Don’t know what to do with Greek

I’ve been working on Greek for about three years now, with some breaks for surgeries and other low points for various reasons. I started with Croy’s grammar and switched to Black after I reviewed it and liked it better. I bought Mounce for good measure. After getting great help from Esteban with pronunciation (not the never-used-by-any-Greek-speaking-person Erasmian rules), I tried to spend about 20 minutes a day on the book and then some time on vocabulary. After starting over with Black’s book twice, and dabbling in Dobson, I’ve finished Black, but feel like I don’t know the material very well. I used the workbook for a while, but didn’t use it fully, because I’m a bad person. I’m now taking an online conversational Greek course, but I’m not sure if it’s getting me where I want to go.

So, I’ve spent three years on this and I can read some easier passages and pretty much know what they say, but I don’t understand the intricacies of the grammar or understand it in a way that’s more nuanced than English translations.

Sometimes I want to just leave it here and be satisfied with being able to understand what scholars are writing about in commentaries. I really miss memorizing new Scripture, even though I have my head full with reviewing what I have, and I could do more book reading if I’m not spending as much time on Greek. Or I could go back to the workbook and get to know the material better. But to really be able to read my Greek NT, I would need to spend another three years on this. I probably need another year reviewing Black’s material and going through Mounce for secondary material, and then maybe work on Black’s next book that’s an in-between before going on to Wallace. I think Wallace is asking too much. (Well not him, but you know.) I keep seeing things on why we should learn the Biblical languages, but those are mainly for pastors.

So what would you do? Should I be content with where I am and learn more here and there? Should I keep on spending more time on something I’m not sure I’ll be able to fully utilize, meaning NT exegesis?

I will continue with the conversational course through June or July, keep up with the vocabulary and possibly go back to the workbook for a while, but I just don’t know what my expectations should be, or how much more time I should or want to spend. If you have any opinions, I’d love to hear them.

4 Responses to “Don’t know what to do with Greek”

  1. 1 Dave Moser

    You’ve already identified the crucial element: “understand it in a way that’s more nuanced than English translations.”

    If you don’t get past that point you will have wasted all the time you invested in it (not entirely wasted, I’m sure, but it won’t have gotten you what you want). You really need to get a good grasp of how long it will take you to get to that point and determine if you’re able to make that commitment. Talk to a pastor who knows Greek so he can help you inventory your skills and help you plot a course.

    If you choose to pursue it further think about distance courses from a seminary.

    God bless in this pursuit!

  2. 2 Scripture Zealot

    Thank you for your input Dave.
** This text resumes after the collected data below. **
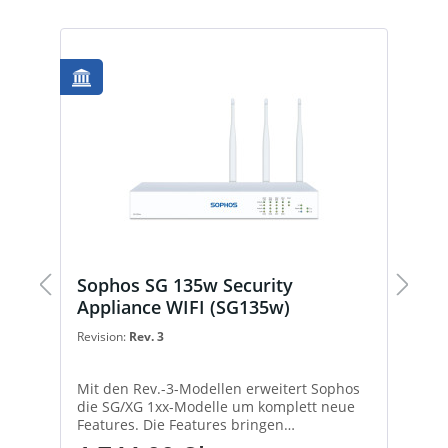
e
Sophos SG 135w Security
S
Appliance WIFI (SG135w)
(
Revision:
Rev. 3
Re
s
Mit den Rev.-3-Modellen erweitert Sophos
M
die SG/XG 1xx-Modelle um komplett neue
d
Features. Die Features bringen
F
Verbesserungen in den
V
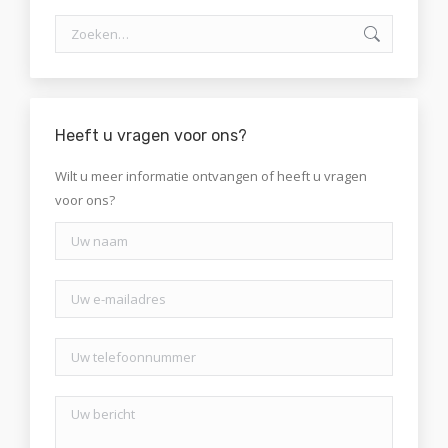
Zoeken:
Heeft u vragen voor ons?
Wilt u meer informatie ontvangen of heeft u vragen
voor ons?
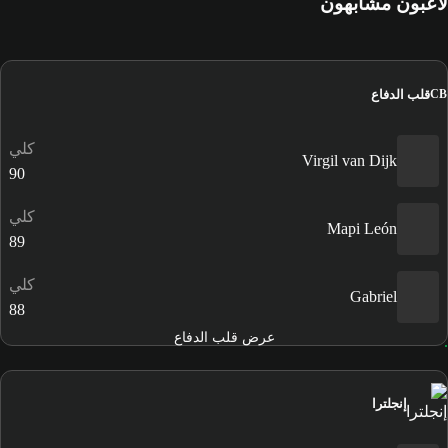
لاعبون مشابهون
قلب الدفاع
CB
كلي
Virgil van Dijk
90
كلي
Mapi León
89
كلي
Gabriel
88
عرض قلب الدفاع
إنجلترا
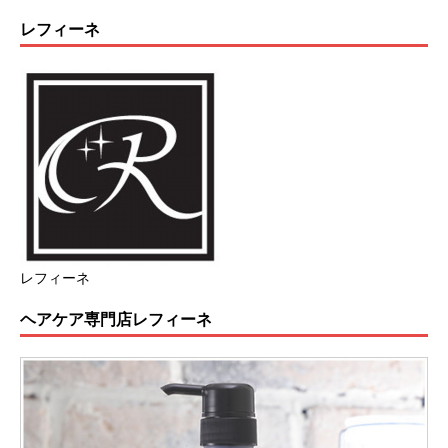
レフィーネ
レフィーネ
ヘアケア専門店レフィーネ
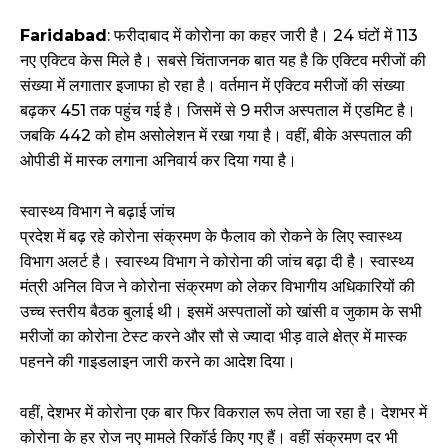
Faridabad
: फरीदाबाद में कोरोना का कहर जारी है। 24 घंटों में 113
नए एक्टिव केस मिले है। सबसे चिंताजनक बात यह है कि एक्टिव मरीजों की
संख्या में लगातार इजाफा हो रहा है। वर्तमान में एक्टिव मरीजों की संख्या
बढ़कर 451 तक पहुंच गई है। जिसमें से 9 मरीज अस्पताल में एडमिट है।
जबकि 442 को होम असोलेशन में रखा गया है। वहीं, बीके अस्पताल की
ओपीडी में मास्क लगाना अनिवार्य कर दिया गया है।
स्वास्थ्य विभाग ने बढ़ाई जांच
प्रदेश में बढ़ रहे कोरोना संक्रमण के फैलाव को रोकने के लिए स्वास्थ्य
विभाग अलर्ट है। स्वास्थ्य विभाग ने कोरोना की जांच बढ़ा दी है। स्वास्थ्य
मंत्री अनिल विज ने कोरोना संक्रमण को लेकर विभागीय अधिकारियों की
उच्च स्तरीय बैठक बुलाई थी। इसमें अस्पतालों को खांसी व जुकाम के सभी
मरीजों का कोरोना टेस्ट करने और सौ से ज्यादा भीड़ वाले क्षेत्र में मास्क
पहनने की गाइडलाइन जारी करने का आदेश दिया।
वहीं, देशभर में कोरोना एक बार फिर विकराल रूप लेता जा रहा है। देशभर में
कोरोना के हर रोज नए मामले रिकॉर्ड किए गए हैं। वहीं संक्रमण दर भी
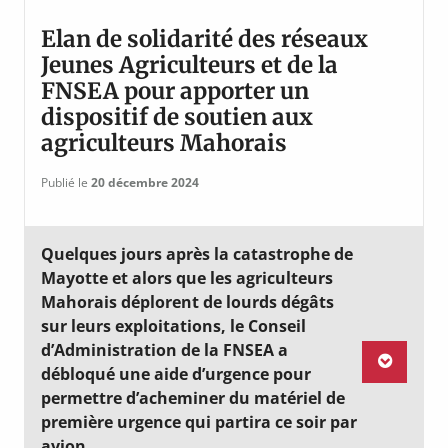
Elan de solidarité des réseaux
Jeunes Agriculteurs et de la
FNSEA pour apporter un
dispositif de soutien aux
agriculteurs Mahorais
Publié le
20 décembre 2024
Quelques jours après la catastrophe de
Mayotte et alors que les agriculteurs
Mahorais déplorent de lourds dégâts
sur leurs exploitations, le Conseil
d’Administration de la FNSEA a
débloqué une aide d’urgence pour
permettre d’acheminer du matériel de
première urgence qui partira ce soir par
avion.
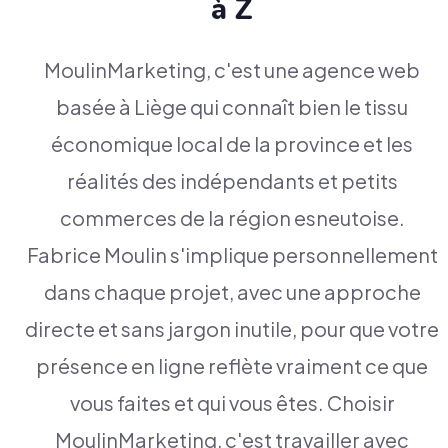
à Z
MoulinMarketing, c'est une agence web
basée à Liège qui connaît bien le tissu
économique local de la province et les
réalités des indépendants et petits
commerces de la région esneutoise.
Fabrice Moulin s'implique personnellement
dans chaque projet, avec une approche
directe et sans jargon inutile, pour que votre
présence en ligne reflète vraiment ce que
vous faites et qui vous êtes. Choisir
MoulinMarketing, c'est travailler avec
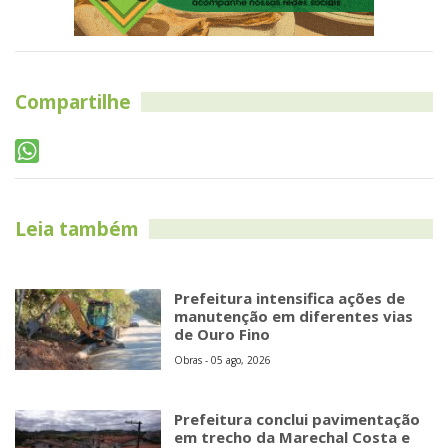
Compartilhe
Leia também
Prefeitura intensifica ações de
manutenção em diferentes vias
de Ouro Fino
Obras - 05 ago, 2026
Prefeitura conclui pavimentação
em trecho da Marechal Costa e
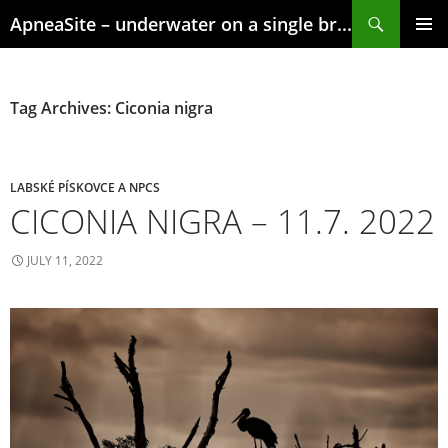
Skip
Search
ApneaSite – underwater on a single breath
to
content
PRIMAR
MENU
Tag Archives: Ciconia nigra
LABSKÉ PÍSKOVCE A NPCS
CICONIA NIGRA – 11.7. 2022
JULY 11, 2022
I’m not going to slow down unless I have good reason to and have thought and prayed about it a lot, so for now I’m going to keep doing what I’m doing. I will try to find some guidance.

  3. 3 Derek

    χαῖρε, Δαυίδ! My experience was similar, though I didn’t have quite the endurance you’ve described in pursuing the traditional grammar based approach to learning Greek.

    I tried to pick up Greek a few times in my early to mid 20’s, trying to read through grammars and memorizing flash cards, but I eventually just gave up. It wasn’t until this year that I discovered the TPRS approach, Booth’s materials, and shortly thereafter Sebastian Carnazzo’s online classes, that I felt I finally started making progress toward actually learning the language.

    Dr. Carnazzo has been teaching biblical languages at the seminary level for 10 years and studied under Francis Gignac, whose work has been the basis for the Restored Pronunciation style popularized by Randall Buth. In harmony with Randall Buth’s teaching materials, Dr. Carnazzo focuses primarily on teaching Greek the same way a child acquires their first language … through repetitive association of what one hears with what they see and experience. His online classes, of necessity, are primarily TPRS based, while he incorporates more TPR in his seminary classes. As with the acquisition of our fist language, grammar is first taught indirectly through the process of continuously hearing words used in their proper form with a much later and secondary emphasis on learning paradigms. I’ve found this approach to be quite effective and would highly recommend it to anyone wanting to reach conversational fluency. To find out more about Dr. Carnazzo’s classes, you can check out his website at


  4. 4 Scripture Zealot

    Hi (I can’t type in Greek yet),
    Thank you for the feedback. Right now I’m doing a combination of a conversational style class (as you know) and also working through Black’s workbook–although it wasn’t him who put it together. I think going through the workbook will help me learn the material much more thoroughly.